Are their claims likely to succeed?

There is consensus on the revaluation of the sector’s salary scale, even among employers’ representatives. It remains to be seen what the scale will be. Last month, Thierry Grégoire, from Umih (employers’ union), proposed in The Parisian an increase in wages of “between 6% and 8.5%, or even perhaps 9%”. “9% is really the minimum, replies Arnaud Chemain, taking into account inflation and the non-revaluation of the grid since 2018”.

The representative of Umih also indicated that he was not opposed to the idea of ​​a 13th month. But his ideas are not unanimous among the employers. “We dissociate ourselves from such remarks firstly because the negotiations do not take place in the public square.

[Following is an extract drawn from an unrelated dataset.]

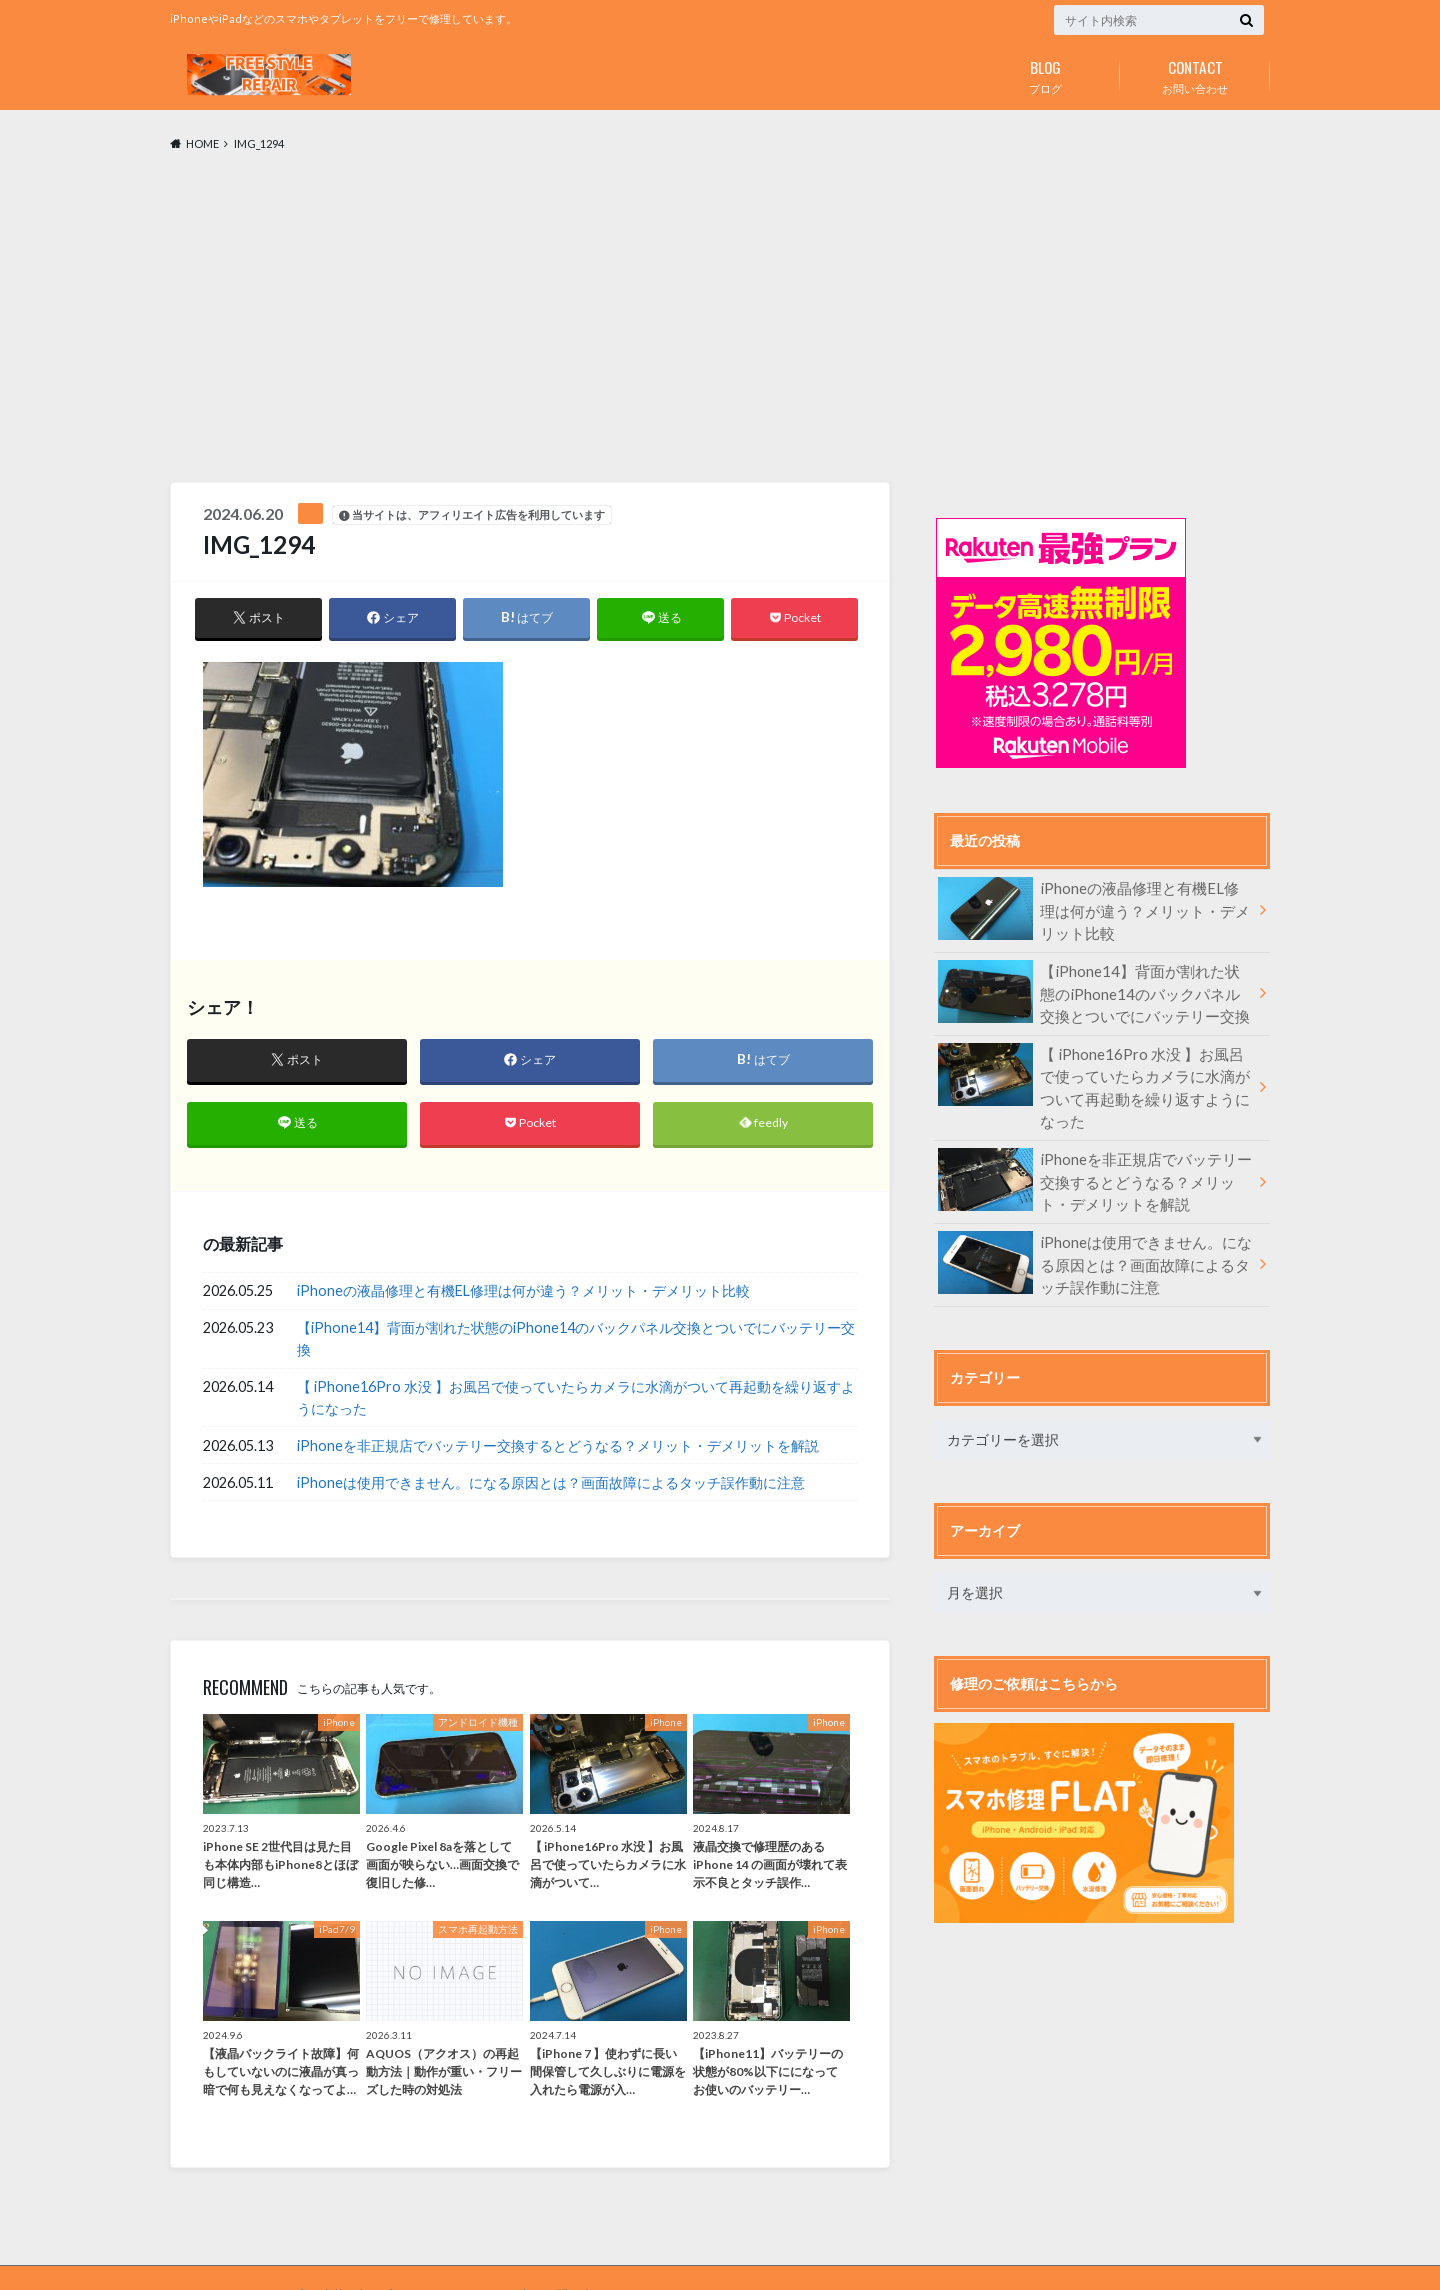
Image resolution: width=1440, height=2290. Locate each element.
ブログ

Then because the proposals must require the agreement of the employer’s college to then be presented to the employees’ organizations ”, retorted in West France Laurent Fréchet, of the GNI (national group of independents). His union has thus closed the door to the creation of a 13th month.

There remains one last unknown: the evolution of the health situation. As contaminations start to rise again and several countries in Europe begin to take restrictive measures, the unions want to believe that the negotiations will not be affected. “We must now resolve the structural problems of the hotel and catering industry, otherwise we will never succeed,” warns Nabil Azzouz.